Dolu dolu, uzun mu uzun, bitmeyecek gibi görünen futbol sezonu artık sona erdi. Galatasaray’ın şampiyonluğuyla noktalanan lig, kasım ila aralık ayları arasında düzenlenen Dünya Kupası, 6 Şubat tarihinde yaşanan deprem felaketi ve ülke genelinde iki kez yapılan genel seçimler nedeniyle mütemadiyen kesintiye uğrasa da takvimler haziranı gösterdi. Geçtiğimiz sezonu 13. sırada noktalayan Galatasaray, iki elin parmaklarından fazla sayıda transfer yaparak değiştirdiği kabuğu, yıl geneline yaydığı oyun ve oyuncu kalitesi, camia olarak yakaladığı birliktelikle taraflı – tarafsız birçok kişiye göre 23. şampiyonluğunu hak etti.
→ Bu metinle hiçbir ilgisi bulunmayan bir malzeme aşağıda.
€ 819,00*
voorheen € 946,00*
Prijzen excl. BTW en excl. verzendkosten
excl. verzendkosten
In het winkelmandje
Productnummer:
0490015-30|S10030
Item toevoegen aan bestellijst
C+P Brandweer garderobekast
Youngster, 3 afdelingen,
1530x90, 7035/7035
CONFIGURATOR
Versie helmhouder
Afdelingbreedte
Geriye dönüp baktığımızda sezonun en iyi onbirine koyacağımız oyuncuların önemli bir kısmı Galatasaray’dan olacağa benziyor. Her ne kadar Beşiktaş kalecisi Mert Günok eldivenleri teslim aldıktan sonra iyi bir grafik yakalamış olsa da; ligin en az gol yiyen kalecisi olarak Fernando Muslera’nın yılın onbirinde yer almasına gönlü razı olanlar daha çoktur diye düşünmekteyim. Muslera’nın yanı sıra; savunma tandeminde yıl boyunca ortaya koydukları performans ve yakaladıkları uyumla Victor Nelsson ve Abdülkerim Bardakcı’nın yılın onbirinde yer almayı hak ettiğini düşünenlerin sayısı hiç de az değildir. Hakeza, sezona rezerv takımda başlayan hatta sezon öncesi hazırlık kampı kadrosuna bile dahil edilmeyen Sacha Boey’in mevcut performansı şimdilerde İngiltere Premier Lig takımlarının dikkatini çekiyor. Başarılı sağ bek öyle bir sezon geçirdi ki; Fransa 21 Yaş Altı Milli Takımı’nın Avrupa Şampiyonası kadrosunda kendisine yer buldu.
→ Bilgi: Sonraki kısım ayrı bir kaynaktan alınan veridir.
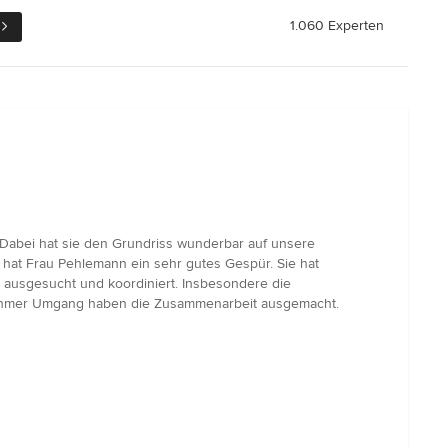
1.060 Experten
Dabei hat sie den Grundriss wunderbar auf unsere
 hat Frau Pehlemann ein sehr gutes Gespür. Sie hat
 ausgesucht und koordiniert. Insbesondere die
angenehmer Umgang haben die Zusammenarbeit ausgemacht.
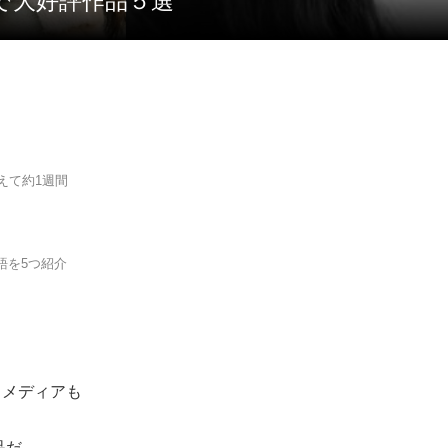
で大好評作品５選
迎えて約1週間
語を5つ紹介
るメディアも
品だ。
Orta sahada ligin anahtar oyuncusu ise hiç kuşku yok ki; Lucas Torreira oldu. Bitmek tükenmek bilmeyen enerjisi nedeniyle Galatasaray taraftarlarının ‘Atom Karınca’ lakabını taktıkları Uruguaylı futbolcu, Sarı-Kırmızılı takım adına hem rakip atakları önleme ve hem de atakları başlatma fazında omuzlarına yüklenen sorumlulukların üstesinden fazlasıyla geldi. Torreira ile birlikte ligin kaderini değiştiren bir diğer futbolcu Kerem Aktürkoğlu oldu. Galatasaray’daki henüz üçüncü sezonunda üçüncü kaptanlık görevine getirilen, A Milli Takım’ın değişmez oyuncularından biri olan Kerem, Mauro Icardi ile aynı telden çalmayı başararak sarı kırmızılıların mutlu sona ulaşmasında çok önemli rol oynadı. Geçtiğimiz yıllarda saha içinde doğaçlama futbol oynadığı ve zihinsel açıdan bazı zorluklar yaşadığı gözlemlenen Kerem Aktürkoğlu, bu sezon bambaşka bir kimliğe büründü. Olgunlaşmış futbolu ve mental bariyerleri aşmış haliyle takımına büyük katkı sağladı.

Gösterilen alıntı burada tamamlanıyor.